(Data for review Opens)

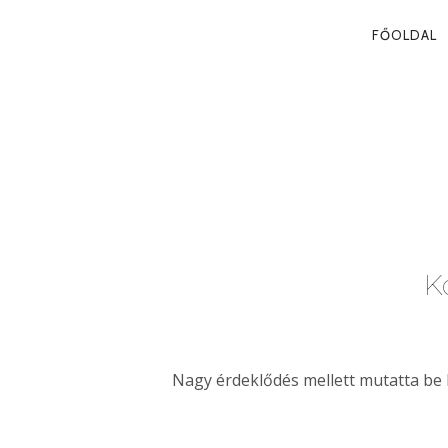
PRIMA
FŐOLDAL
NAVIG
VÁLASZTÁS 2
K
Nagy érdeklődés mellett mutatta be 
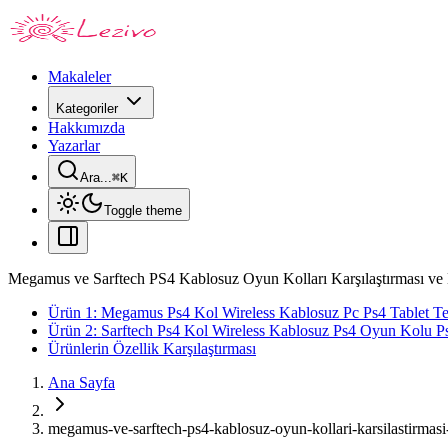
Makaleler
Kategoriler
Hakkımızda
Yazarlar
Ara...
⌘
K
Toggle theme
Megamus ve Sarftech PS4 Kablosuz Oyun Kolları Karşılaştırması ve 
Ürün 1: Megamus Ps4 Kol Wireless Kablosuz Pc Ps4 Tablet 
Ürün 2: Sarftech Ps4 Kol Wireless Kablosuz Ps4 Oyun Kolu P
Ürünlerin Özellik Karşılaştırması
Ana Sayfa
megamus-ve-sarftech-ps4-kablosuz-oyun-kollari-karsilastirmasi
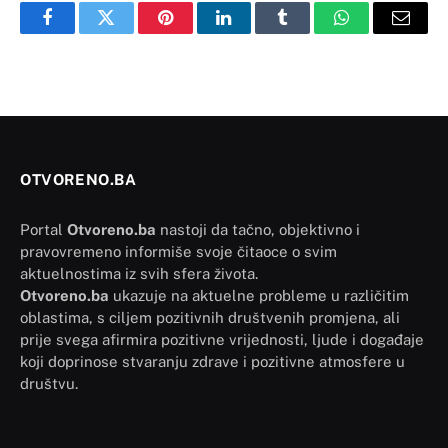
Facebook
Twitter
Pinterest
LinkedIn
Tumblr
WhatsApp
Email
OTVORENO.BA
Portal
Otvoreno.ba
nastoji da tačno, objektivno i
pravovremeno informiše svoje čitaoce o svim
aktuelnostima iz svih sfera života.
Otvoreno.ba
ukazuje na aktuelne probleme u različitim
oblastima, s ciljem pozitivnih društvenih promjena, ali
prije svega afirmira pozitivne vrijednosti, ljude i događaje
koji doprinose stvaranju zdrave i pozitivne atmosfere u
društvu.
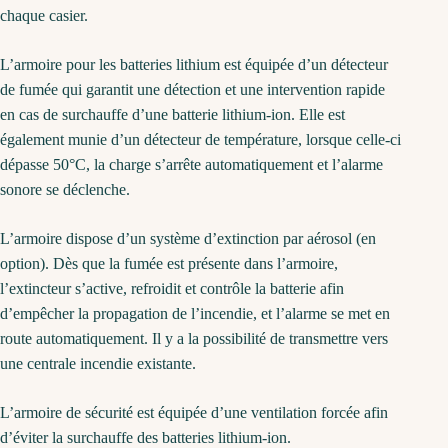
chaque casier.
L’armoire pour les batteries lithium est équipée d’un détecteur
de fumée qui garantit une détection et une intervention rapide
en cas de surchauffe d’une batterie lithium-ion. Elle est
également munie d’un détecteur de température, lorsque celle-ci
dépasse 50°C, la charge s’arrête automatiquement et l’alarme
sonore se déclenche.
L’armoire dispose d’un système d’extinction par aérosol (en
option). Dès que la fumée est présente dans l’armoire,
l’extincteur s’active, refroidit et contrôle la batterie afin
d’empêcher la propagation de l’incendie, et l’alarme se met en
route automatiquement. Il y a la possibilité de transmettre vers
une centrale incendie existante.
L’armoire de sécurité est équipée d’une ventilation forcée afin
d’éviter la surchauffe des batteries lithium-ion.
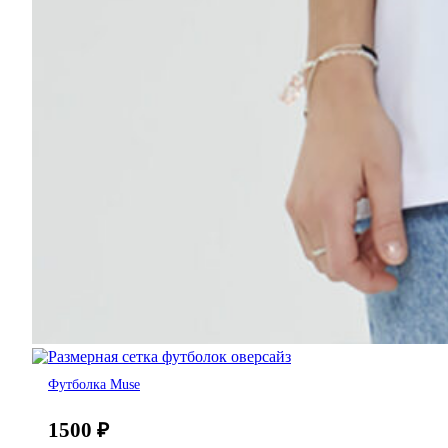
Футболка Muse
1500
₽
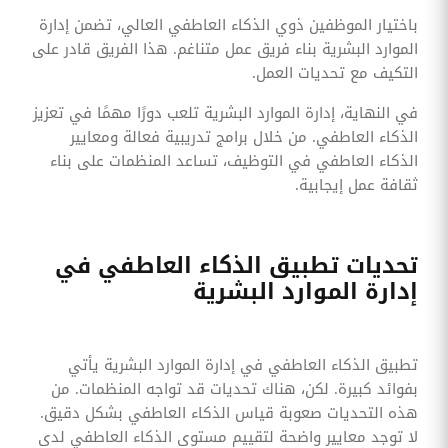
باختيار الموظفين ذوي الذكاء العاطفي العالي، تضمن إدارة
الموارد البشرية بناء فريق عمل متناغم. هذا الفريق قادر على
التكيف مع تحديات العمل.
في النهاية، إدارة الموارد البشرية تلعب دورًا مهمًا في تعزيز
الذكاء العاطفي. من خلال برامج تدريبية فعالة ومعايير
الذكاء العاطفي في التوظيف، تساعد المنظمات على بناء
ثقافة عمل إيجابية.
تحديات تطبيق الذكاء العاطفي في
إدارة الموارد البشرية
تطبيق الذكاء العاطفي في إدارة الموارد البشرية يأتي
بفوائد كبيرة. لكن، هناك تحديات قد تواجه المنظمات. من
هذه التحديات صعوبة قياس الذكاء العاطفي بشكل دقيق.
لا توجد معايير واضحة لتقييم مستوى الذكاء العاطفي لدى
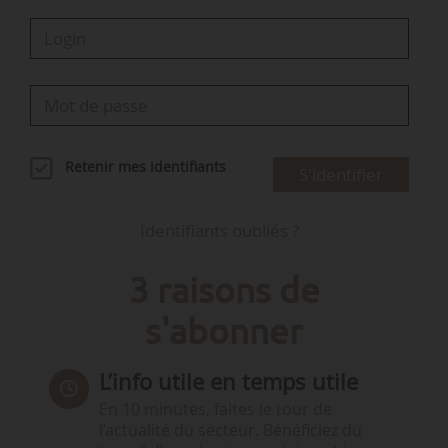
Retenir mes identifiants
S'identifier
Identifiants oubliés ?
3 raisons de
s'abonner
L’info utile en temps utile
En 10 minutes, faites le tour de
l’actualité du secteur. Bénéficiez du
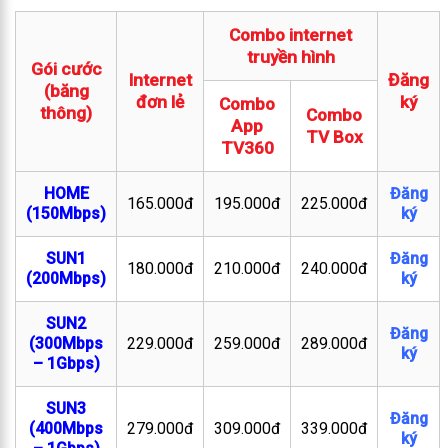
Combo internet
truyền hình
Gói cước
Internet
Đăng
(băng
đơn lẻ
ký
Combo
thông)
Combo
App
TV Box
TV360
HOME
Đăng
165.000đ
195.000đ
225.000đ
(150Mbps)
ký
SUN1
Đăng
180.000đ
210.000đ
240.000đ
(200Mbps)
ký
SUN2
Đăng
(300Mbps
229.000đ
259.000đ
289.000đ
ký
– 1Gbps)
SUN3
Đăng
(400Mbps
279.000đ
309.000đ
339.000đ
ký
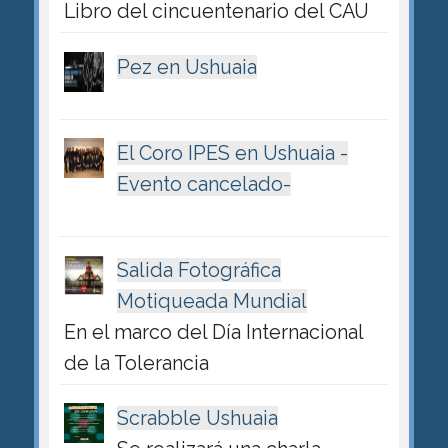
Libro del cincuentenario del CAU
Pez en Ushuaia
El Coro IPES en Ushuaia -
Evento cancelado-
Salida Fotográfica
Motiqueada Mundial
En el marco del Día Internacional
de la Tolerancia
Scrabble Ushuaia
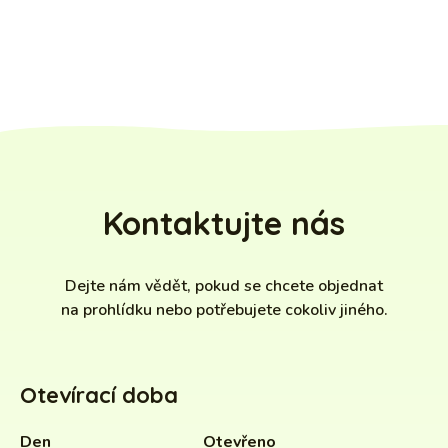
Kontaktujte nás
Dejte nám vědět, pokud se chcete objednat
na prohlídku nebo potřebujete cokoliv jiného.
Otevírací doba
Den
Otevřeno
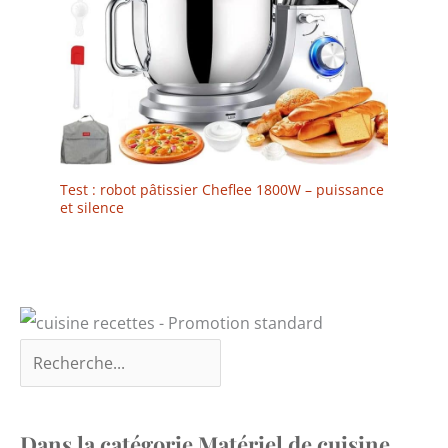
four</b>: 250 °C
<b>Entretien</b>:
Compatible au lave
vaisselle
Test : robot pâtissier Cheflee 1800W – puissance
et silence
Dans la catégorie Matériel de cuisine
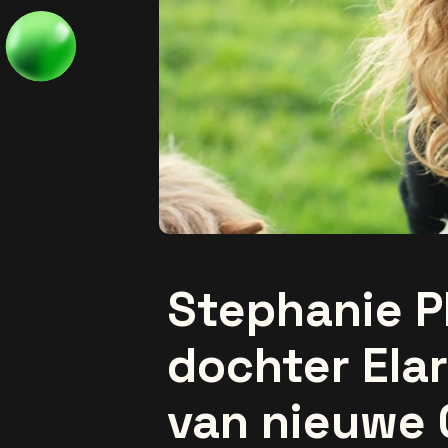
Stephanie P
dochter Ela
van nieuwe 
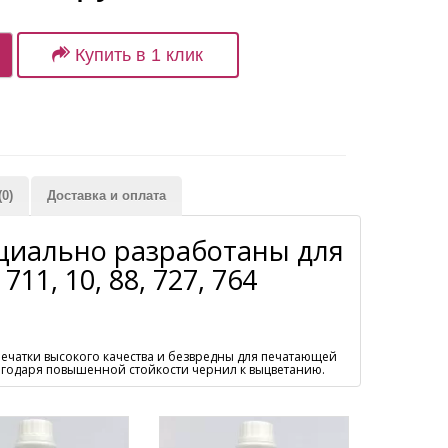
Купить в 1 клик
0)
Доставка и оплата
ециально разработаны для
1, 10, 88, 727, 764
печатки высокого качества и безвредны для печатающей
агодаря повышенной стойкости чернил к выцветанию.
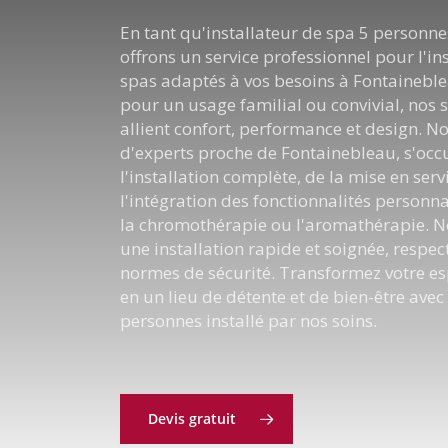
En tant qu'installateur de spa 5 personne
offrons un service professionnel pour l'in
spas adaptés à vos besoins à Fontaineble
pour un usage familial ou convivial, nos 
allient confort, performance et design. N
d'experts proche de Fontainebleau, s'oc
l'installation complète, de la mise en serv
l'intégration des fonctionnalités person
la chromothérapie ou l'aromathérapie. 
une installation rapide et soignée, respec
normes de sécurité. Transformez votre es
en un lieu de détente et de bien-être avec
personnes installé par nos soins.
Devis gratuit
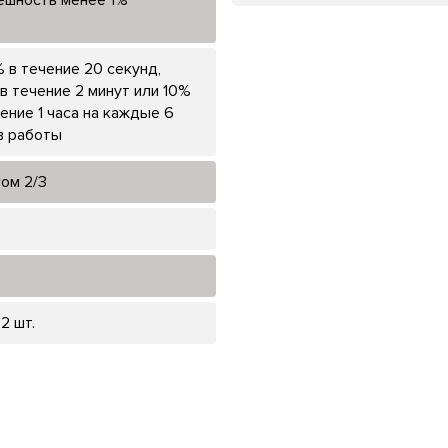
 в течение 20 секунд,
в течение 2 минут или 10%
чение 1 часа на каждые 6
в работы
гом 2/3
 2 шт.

(Data for review Closes)

Exercise: When the entries above show the word "automatiquement" in a line, copy that line out.

Task output:
dépasse 50°C, la charge s’arrête automatiquement et l’alarme
route automatiquement. Il y a la possibilité de transmettre vers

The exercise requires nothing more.